Your LLM Doesn't Write Correct Code. It Writes Plausible Code
49 points by kitschysynq
49 points by kitschysynq
I think the problem with code, any code no matter who writes it human or program, is that the solution space is very large, and there are exponentially more bad convoluted solutions than good simple ones.
"If I had more time, I'd write a shorter letter" and all that.
AI models, at least right now and I think for the foreseeable future don't really have the ability to the grasp the bigger picture of anything they're working on, unless it's some trivial green field widget. This makes them extremely prone to append-only coding.
You can coax them into producing good code by pointing out all the mistakes they are making and all the inefficiencies they are introducing, but this is a fairly tedious process that often takes orders of magnitude longer time than the actual implementation.
Whenever we've improved programmer tooling, with higher level languages or IDEs or whatnot, we've only seen projects get larger and more complex. This trend seems to continue unabated into the Claude age.
My rule of thumb is that hammering code into shape takes around 5x the amount of time as doing the initial implementation with Claude Code. Which is closer to an order of magnitude than not, but also not prohibitive, and still produces notably better results than doing it all by hand.
The other advantage of an LLM is I can make sweeping changes more easily.

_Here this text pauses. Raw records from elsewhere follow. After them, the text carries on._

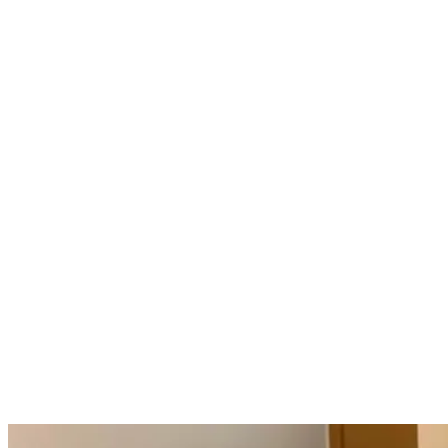
Nenhum resultado encontrado
↵ Enter para ver todos os resultados
ESC para fechar
Digite pelo menos 3 caracteres para buscar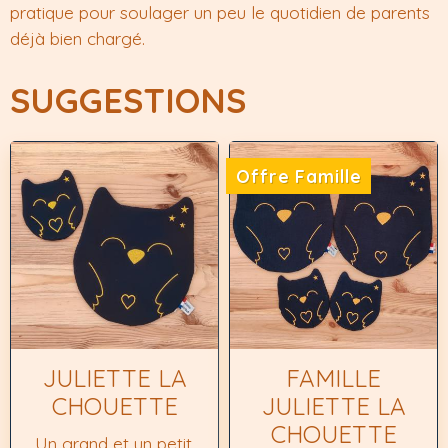
pratique pour soulager un peu le quotidien de parents
déjà bien chargé.
SUGGESTIONS
Offre Famille
JULIETTE LA
FAMILLE
CHOUETTE
JULIETTE LA
CHOUETTE
Un grand et un petit.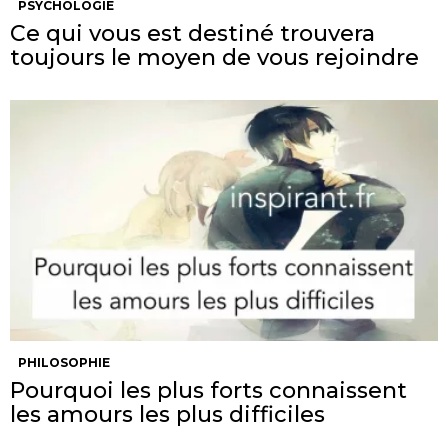
PSYCHOLOGIE
Ce qui vous est destiné trouvera
toujours le moyen de vous rejoindre
PHILOSOPHIE
Pourquoi les plus forts connaissent
les amours les plus difficiles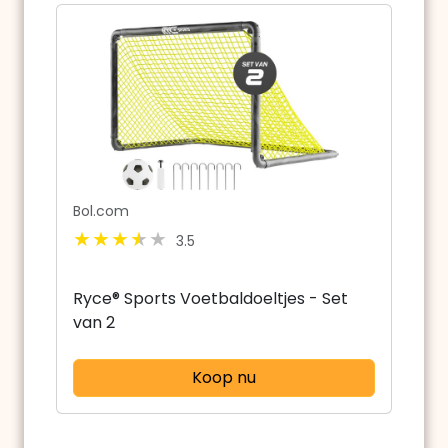
Bol.com
3.5
Ryce® Sports Voetbaldoeltjes - Set
van 2
Koop nu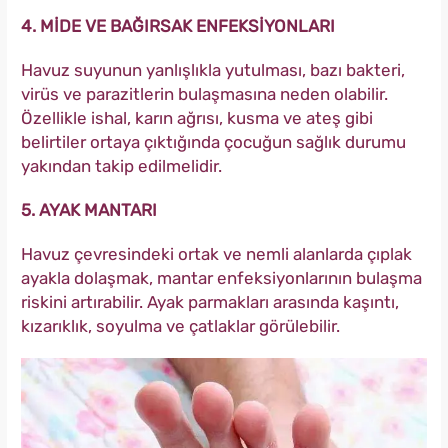
4. MİDE VE BAĞIRSAK ENFEKSİYONLARI
Havuz suyunun yanlışlıkla yutulması, bazı bakteri,
virüs ve parazitlerin bulaşmasına neden olabilir.
Özellikle ishal, karın ağrısı, kusma ve ateş gibi
belirtiler ortaya çıktığında çocuğun sağlık durumu
yakından takip edilmelidir.
5. AYAK MANTARI
Havuz çevresindeki ortak ve nemli alanlarda çıplak
ayakla dolaşmak, mantar enfeksiyonlarının bulaşma
riskini artırabilir. Ayak parmakları arasında kaşıntı,
kızarıklık, soyulma ve çatlaklar görülebilir.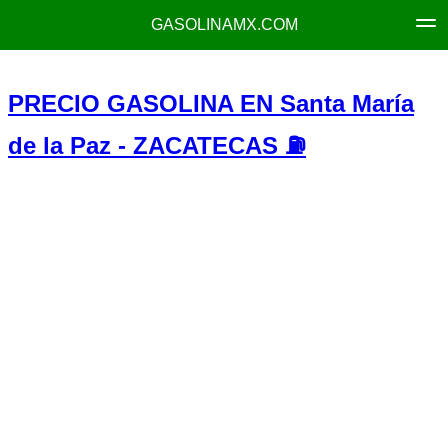
GASOLINAMX.COM
PRECIO GASOLINA EN Santa María
de la Paz - ZACATECAS ⛽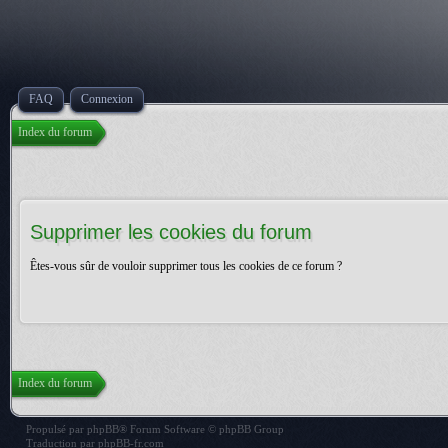
FAQ
Connexion
Index du forum
Supprimer les cookies du forum
Êtes-vous sûr de vouloir supprimer tous les cookies de ce forum ?
Index du forum
Propulsé par
phpBB
® Forum Software © phpBB Group
Traduction par
phpBB-fr.com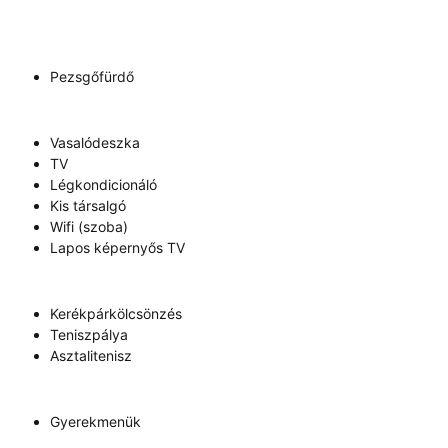
Pezsgőfürdő
Vasalódeszka
TV
Légkondicionáló
Kis társalgó
Wifi (szoba)
Lapos képernyős TV
Kerékpárkölcsönzés
Teniszpálya
Asztalitenisz
Gyerekmenük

Previously, if I got something wrong in the domain model (things like a field being in the wrong spot in a large graph of product and sum types), I would either have to spend a tedious couple of hours fixing up all the code sites, or accept the tech debt and move on. Now I can ask Opus to update the types, then follow all the compiler errors until completion. It's nice being able to resolve long-standing tech debt by uttering a few words.

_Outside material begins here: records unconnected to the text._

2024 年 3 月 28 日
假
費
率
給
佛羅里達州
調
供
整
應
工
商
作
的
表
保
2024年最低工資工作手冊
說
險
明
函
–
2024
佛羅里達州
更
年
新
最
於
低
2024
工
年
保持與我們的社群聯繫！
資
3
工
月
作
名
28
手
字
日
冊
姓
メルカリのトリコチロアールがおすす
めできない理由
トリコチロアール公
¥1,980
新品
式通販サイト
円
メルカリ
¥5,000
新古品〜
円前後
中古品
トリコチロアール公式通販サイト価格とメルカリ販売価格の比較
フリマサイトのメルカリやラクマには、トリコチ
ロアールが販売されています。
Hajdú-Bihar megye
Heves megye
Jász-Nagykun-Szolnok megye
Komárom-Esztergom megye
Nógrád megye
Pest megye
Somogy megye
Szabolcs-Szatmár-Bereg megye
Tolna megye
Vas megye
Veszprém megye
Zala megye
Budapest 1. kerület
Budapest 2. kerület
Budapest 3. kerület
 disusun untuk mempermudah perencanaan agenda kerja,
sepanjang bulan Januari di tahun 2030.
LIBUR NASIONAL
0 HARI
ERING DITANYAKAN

I have fond memories of the engineering manager meetings we'd have at previous companies, where at minimum twice a year we'd attempt to rationalize with execs the need for a "code freeze" so we could spend an entire quarter cleaning up technical debt.

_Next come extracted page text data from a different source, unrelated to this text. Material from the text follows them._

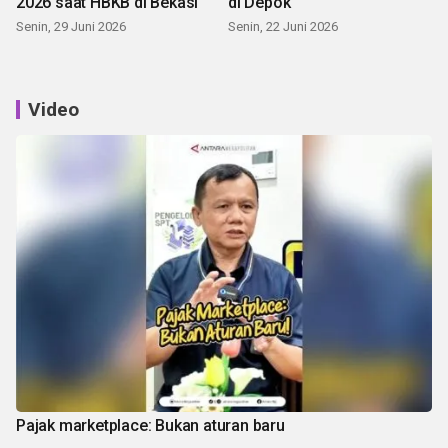
2026 saat HBKB di Bekasi
di Depok
Senin, 29 Juni 2026
Senin, 22 Juni 2026
Video
Pajak marketplace: Bukan aturan baru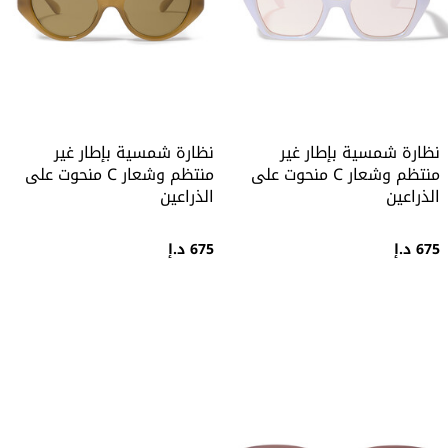
نظارة شمسية بإطار غير
نظارة شمسية بإطار غير
منتظم وشعار C منحوت على
منتظم وشعار C منحوت على
الذراعين
الذراعين
675 د.إ
675 د.إ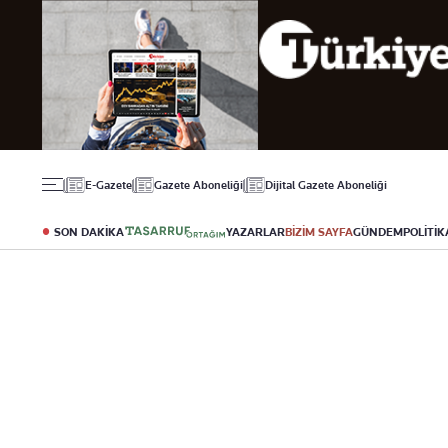
Gündem
Ekonomi
Spor
Politika
Borsa
Futbol
Eğitim
Altın
Puan Durumu
Döviz
Fikstür
Hisse Senedi
Şampiyonlar Ligi
Kripto Para
Avrupa Ligi
Emlak
Basketbol
E-Gazete
Gazete Aboneliği
Dijital Gazete Aboneliği
T-Otomobil
Turizm
SON DAKİKA
YAZARLAR
BİZİM SAYFA
GÜNDEM
POLİTİK
Yazarlar
Diğer Kategoriler
Kurumsal
Bugünün Yazarları
Magazin
Hakkımızda
Tüm Yazarlar
Teknoloji
İletişim
Resmî Ilanlar
Künye
Haberler
Gazete Aboneliği
Foto Haber
Danışma Telefonları
Video Galeri
Yasal
Reklam Ver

I am of the growing belief that although LLMs can easily create much technical debt, they can also wipe so much out in an instant. Much of our technical debt in these prior scenarios were things like "Upgrade to React vx.xx", "Migrate off legacy API", etc. Functions which were indeed tedious but also well documented path ways (CHANGELOGs etc). We sometimes solved these by writing code generators to get through the process, although looking back, writing the code migration tool was a fun exercise but likely not any faster than grinding through the changes.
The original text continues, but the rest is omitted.